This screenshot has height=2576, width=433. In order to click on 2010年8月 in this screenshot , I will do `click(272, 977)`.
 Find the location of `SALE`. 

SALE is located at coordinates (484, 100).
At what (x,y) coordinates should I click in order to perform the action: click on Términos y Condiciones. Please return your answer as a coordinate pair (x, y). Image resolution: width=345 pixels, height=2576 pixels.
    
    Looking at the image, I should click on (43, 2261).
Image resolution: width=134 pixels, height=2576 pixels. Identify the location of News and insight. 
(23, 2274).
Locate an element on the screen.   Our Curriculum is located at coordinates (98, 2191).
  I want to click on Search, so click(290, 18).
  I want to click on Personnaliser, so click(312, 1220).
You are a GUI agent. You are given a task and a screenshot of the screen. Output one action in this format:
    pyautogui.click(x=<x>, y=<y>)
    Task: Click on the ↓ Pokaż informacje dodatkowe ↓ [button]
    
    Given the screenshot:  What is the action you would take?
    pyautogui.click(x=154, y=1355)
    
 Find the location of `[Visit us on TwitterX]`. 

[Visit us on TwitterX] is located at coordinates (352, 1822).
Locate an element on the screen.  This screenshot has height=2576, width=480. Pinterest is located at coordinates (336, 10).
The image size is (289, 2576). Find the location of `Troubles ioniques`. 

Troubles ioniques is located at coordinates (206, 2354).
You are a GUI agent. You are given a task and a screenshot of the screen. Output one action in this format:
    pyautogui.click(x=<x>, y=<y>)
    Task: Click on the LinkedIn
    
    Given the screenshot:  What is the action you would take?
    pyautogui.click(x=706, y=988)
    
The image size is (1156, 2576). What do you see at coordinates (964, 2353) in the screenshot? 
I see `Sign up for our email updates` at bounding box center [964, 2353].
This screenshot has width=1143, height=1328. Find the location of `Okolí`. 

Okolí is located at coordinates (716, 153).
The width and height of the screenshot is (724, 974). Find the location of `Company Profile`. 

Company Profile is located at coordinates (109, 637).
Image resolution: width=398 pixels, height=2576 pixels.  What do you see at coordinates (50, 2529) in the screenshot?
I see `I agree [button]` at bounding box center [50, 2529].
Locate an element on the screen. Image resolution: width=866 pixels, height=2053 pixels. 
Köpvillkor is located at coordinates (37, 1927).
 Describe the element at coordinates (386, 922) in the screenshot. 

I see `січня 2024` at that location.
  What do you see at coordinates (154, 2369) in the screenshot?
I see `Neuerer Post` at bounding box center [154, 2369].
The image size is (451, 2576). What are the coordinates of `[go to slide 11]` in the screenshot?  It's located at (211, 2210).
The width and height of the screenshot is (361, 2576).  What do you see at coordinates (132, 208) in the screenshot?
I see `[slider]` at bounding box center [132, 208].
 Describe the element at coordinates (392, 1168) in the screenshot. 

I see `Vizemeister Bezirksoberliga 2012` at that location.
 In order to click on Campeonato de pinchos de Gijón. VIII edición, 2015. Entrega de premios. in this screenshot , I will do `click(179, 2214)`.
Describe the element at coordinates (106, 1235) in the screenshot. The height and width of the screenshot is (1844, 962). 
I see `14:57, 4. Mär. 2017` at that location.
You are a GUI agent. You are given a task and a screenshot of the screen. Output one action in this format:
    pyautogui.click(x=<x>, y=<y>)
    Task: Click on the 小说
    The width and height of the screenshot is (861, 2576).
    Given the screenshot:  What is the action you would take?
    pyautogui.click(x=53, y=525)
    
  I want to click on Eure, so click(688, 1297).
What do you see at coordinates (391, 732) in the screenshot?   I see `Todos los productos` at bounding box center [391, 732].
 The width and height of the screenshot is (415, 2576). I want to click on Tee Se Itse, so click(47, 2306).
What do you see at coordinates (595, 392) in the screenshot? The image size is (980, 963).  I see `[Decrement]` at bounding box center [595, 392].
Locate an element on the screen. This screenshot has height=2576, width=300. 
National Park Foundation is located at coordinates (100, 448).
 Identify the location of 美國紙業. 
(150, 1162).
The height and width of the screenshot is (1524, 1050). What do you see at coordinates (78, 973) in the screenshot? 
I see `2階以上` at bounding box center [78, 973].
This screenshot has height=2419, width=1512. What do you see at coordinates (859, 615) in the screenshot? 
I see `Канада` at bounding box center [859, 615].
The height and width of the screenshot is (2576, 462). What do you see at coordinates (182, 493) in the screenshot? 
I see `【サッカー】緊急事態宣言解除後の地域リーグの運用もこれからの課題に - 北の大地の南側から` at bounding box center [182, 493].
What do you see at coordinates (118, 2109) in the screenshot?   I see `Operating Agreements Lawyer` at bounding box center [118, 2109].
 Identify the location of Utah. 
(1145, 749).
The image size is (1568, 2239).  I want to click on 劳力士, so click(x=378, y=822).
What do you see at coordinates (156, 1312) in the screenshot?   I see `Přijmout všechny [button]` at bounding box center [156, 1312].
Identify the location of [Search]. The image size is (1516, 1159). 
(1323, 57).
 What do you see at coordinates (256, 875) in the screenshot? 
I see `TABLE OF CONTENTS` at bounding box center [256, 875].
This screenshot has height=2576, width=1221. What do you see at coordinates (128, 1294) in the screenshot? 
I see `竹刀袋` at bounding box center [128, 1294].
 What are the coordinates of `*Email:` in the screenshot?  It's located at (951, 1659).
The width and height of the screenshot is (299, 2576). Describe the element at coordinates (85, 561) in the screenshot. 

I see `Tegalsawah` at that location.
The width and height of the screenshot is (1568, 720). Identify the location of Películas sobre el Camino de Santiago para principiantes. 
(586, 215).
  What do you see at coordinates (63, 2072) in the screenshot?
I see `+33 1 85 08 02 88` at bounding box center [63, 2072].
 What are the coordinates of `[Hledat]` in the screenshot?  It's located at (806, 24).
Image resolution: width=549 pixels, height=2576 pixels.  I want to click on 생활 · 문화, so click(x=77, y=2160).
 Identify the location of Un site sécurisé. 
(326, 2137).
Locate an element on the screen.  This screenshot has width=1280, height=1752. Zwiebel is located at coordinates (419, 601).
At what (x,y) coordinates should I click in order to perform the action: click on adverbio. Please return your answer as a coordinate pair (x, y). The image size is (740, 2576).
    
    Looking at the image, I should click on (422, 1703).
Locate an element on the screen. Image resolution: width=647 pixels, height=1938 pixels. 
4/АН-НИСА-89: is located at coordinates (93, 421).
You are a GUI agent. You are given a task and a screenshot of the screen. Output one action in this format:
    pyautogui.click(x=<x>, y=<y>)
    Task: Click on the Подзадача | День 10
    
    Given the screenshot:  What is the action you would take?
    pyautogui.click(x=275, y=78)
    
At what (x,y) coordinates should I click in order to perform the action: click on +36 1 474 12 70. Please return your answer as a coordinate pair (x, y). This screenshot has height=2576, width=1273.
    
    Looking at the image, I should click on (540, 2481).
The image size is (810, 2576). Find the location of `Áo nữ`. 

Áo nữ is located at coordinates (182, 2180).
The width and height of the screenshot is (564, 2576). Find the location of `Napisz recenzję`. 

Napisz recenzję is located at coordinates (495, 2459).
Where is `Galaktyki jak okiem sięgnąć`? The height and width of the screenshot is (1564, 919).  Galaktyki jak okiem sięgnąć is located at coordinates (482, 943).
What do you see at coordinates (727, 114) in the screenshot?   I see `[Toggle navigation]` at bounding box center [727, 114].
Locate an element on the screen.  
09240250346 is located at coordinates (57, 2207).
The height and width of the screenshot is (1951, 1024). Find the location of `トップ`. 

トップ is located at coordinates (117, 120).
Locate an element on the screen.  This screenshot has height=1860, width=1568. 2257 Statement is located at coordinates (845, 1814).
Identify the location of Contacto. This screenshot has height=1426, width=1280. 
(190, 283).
------------------------------------------------------------
INSTRUCTIONS TO FOLLOW: Transcribe the listing in full, line by line.

SOLUTION TO THE EXERCISE:
This screenshot has height=2576, width=433. In order to click on 2010年8月 in this screenshot , I will do `click(272, 977)`.
 Find the location of `SALE`. 

SALE is located at coordinates (484, 100).
At what (x,y) coordinates should I click in order to perform the action: click on Términos y Condiciones. Please return your answer as a coordinate pair (x, y). Image resolution: width=345 pixels, height=2576 pixels.
    
    Looking at the image, I should click on (43, 2261).
Image resolution: width=134 pixels, height=2576 pixels. Identify the location of News and insight. 
(23, 2274).
Locate an element on the screen.   Our Curriculum is located at coordinates (98, 2191).
  I want to click on Search, so click(290, 18).
  I want to click on Personnaliser, so click(312, 1220).
You are a GUI agent. You are given a task and a screenshot of the screen. Output one action in this format:
    pyautogui.click(x=<x>, y=<y>)
    Task: Click on the ↓ Pokaż informacje dodatkowe ↓ [button]
    
    Given the screenshot:  What is the action you would take?
    pyautogui.click(x=154, y=1355)
    
 Find the location of `[Visit us on TwitterX]`. 

[Visit us on TwitterX] is located at coordinates (352, 1822).
Locate an element on the screen.  This screenshot has height=2576, width=480. Pinterest is located at coordinates (336, 10).
The image size is (289, 2576). Find the location of `Troubles ioniques`. 

Troubles ioniques is located at coordinates (206, 2354).
You are a GUI agent. You are given a task and a screenshot of the screen. Output one action in this format:
    pyautogui.click(x=<x>, y=<y>)
    Task: Click on the LinkedIn
    
    Given the screenshot:  What is the action you would take?
    pyautogui.click(x=706, y=988)
    
The image size is (1156, 2576). What do you see at coordinates (964, 2353) in the screenshot? 
I see `Sign up for our email updates` at bounding box center [964, 2353].
This screenshot has width=1143, height=1328. Find the location of `Okolí`. 

Okolí is located at coordinates (716, 153).
The width and height of the screenshot is (724, 974). Find the location of `Company Profile`. 

Company Profile is located at coordinates (109, 637).
Image resolution: width=398 pixels, height=2576 pixels.  What do you see at coordinates (50, 2529) in the screenshot?
I see `I agree [button]` at bounding box center [50, 2529].
Locate an element on the screen. Image resolution: width=866 pixels, height=2053 pixels. 
Köpvillkor is located at coordinates (37, 1927).
 Describe the element at coordinates (386, 922) in the screenshot. 

I see `січня 2024` at that location.
  What do you see at coordinates (154, 2369) in the screenshot?
I see `Neuerer Post` at bounding box center [154, 2369].
The image size is (451, 2576). What are the coordinates of `[go to slide 11]` in the screenshot?  It's located at (211, 2210).
The width and height of the screenshot is (361, 2576).  What do you see at coordinates (132, 208) in the screenshot?
I see `[slider]` at bounding box center [132, 208].
 Describe the element at coordinates (392, 1168) in the screenshot. 

I see `Vizemeister Bezirksoberliga 2012` at that location.
 In order to click on Campeonato de pinchos de Gijón. VIII edición, 2015. Entrega de premios. in this screenshot , I will do `click(179, 2214)`.
Describe the element at coordinates (106, 1235) in the screenshot. The height and width of the screenshot is (1844, 962). 
I see `14:57, 4. Mär. 2017` at that location.
You are a GUI agent. You are given a task and a screenshot of the screen. Output one action in this format:
    pyautogui.click(x=<x>, y=<y>)
    Task: Click on the 小说
    The width and height of the screenshot is (861, 2576).
    Given the screenshot:  What is the action you would take?
    pyautogui.click(x=53, y=525)
    
  I want to click on Eure, so click(688, 1297).
What do you see at coordinates (391, 732) in the screenshot?   I see `Todos los productos` at bounding box center [391, 732].
 The width and height of the screenshot is (415, 2576). I want to click on Tee Se Itse, so click(47, 2306).
What do you see at coordinates (595, 392) in the screenshot? The image size is (980, 963).  I see `[Decrement]` at bounding box center [595, 392].
Locate an element on the screen. This screenshot has height=2576, width=300. 
National Park Foundation is located at coordinates (100, 448).
 Identify the location of 美國紙業. 
(150, 1162).
The height and width of the screenshot is (1524, 1050). What do you see at coordinates (78, 973) in the screenshot? 
I see `2階以上` at bounding box center [78, 973].
This screenshot has height=2419, width=1512. What do you see at coordinates (859, 615) in the screenshot? 
I see `Канада` at bounding box center [859, 615].
The height and width of the screenshot is (2576, 462). What do you see at coordinates (182, 493) in the screenshot? 
I see `【サッカー】緊急事態宣言解除後の地域リーグの運用もこれからの課題に - 北の大地の南側から` at bounding box center [182, 493].
What do you see at coordinates (118, 2109) in the screenshot?   I see `Operating Agreements Lawyer` at bounding box center [118, 2109].
 Identify the location of Utah. 
(1145, 749).
The image size is (1568, 2239).  I want to click on 劳力士, so click(x=378, y=822).
What do you see at coordinates (156, 1312) in the screenshot?   I see `Přijmout všechny [button]` at bounding box center [156, 1312].
Identify the location of [Search]. The image size is (1516, 1159). 
(1323, 57).
 What do you see at coordinates (256, 875) in the screenshot? 
I see `TABLE OF CONTENTS` at bounding box center [256, 875].
This screenshot has height=2576, width=1221. What do you see at coordinates (128, 1294) in the screenshot? 
I see `竹刀袋` at bounding box center [128, 1294].
 What are the coordinates of `*Email:` in the screenshot?  It's located at (951, 1659).
The width and height of the screenshot is (299, 2576). Describe the element at coordinates (85, 561) in the screenshot. 

I see `Tegalsawah` at that location.
The width and height of the screenshot is (1568, 720). Identify the location of Películas sobre el Camino de Santiago para principiantes. 
(586, 215).
  What do you see at coordinates (63, 2072) in the screenshot?
I see `+33 1 85 08 02 88` at bounding box center [63, 2072].
 What are the coordinates of `[Hledat]` in the screenshot?  It's located at (806, 24).
Image resolution: width=549 pixels, height=2576 pixels.  I want to click on 생활 · 문화, so click(x=77, y=2160).
 Identify the location of Un site sécurisé. 
(326, 2137).
Locate an element on the screen.  This screenshot has width=1280, height=1752. Zwiebel is located at coordinates (419, 601).
At what (x,y) coordinates should I click in order to perform the action: click on adverbio. Please return your answer as a coordinate pair (x, y). The image size is (740, 2576).
    
    Looking at the image, I should click on (422, 1703).
Locate an element on the screen. Image resolution: width=647 pixels, height=1938 pixels. 
4/АН-НИСА-89: is located at coordinates (93, 421).
You are a GUI agent. You are given a task and a screenshot of the screen. Output one action in this format:
    pyautogui.click(x=<x>, y=<y>)
    Task: Click on the Подзадача | День 10
    
    Given the screenshot:  What is the action you would take?
    pyautogui.click(x=275, y=78)
    
At what (x,y) coordinates should I click in order to perform the action: click on +36 1 474 12 70. Please return your answer as a coordinate pair (x, y). This screenshot has height=2576, width=1273.
    
    Looking at the image, I should click on (540, 2481).
The image size is (810, 2576). Find the location of `Áo nữ`. 

Áo nữ is located at coordinates (182, 2180).
The width and height of the screenshot is (564, 2576). Find the location of `Napisz recenzję`. 

Napisz recenzję is located at coordinates (495, 2459).
Where is `Galaktyki jak okiem sięgnąć`? The height and width of the screenshot is (1564, 919).  Galaktyki jak okiem sięgnąć is located at coordinates (482, 943).
What do you see at coordinates (727, 114) in the screenshot?   I see `[Toggle navigation]` at bounding box center [727, 114].
Locate an element on the screen.  
09240250346 is located at coordinates (57, 2207).
The height and width of the screenshot is (1951, 1024). Find the location of `トップ`. 

トップ is located at coordinates (117, 120).
Locate an element on the screen.  This screenshot has height=1860, width=1568. 2257 Statement is located at coordinates (845, 1814).
Identify the location of Contacto. This screenshot has height=1426, width=1280. 
(190, 283).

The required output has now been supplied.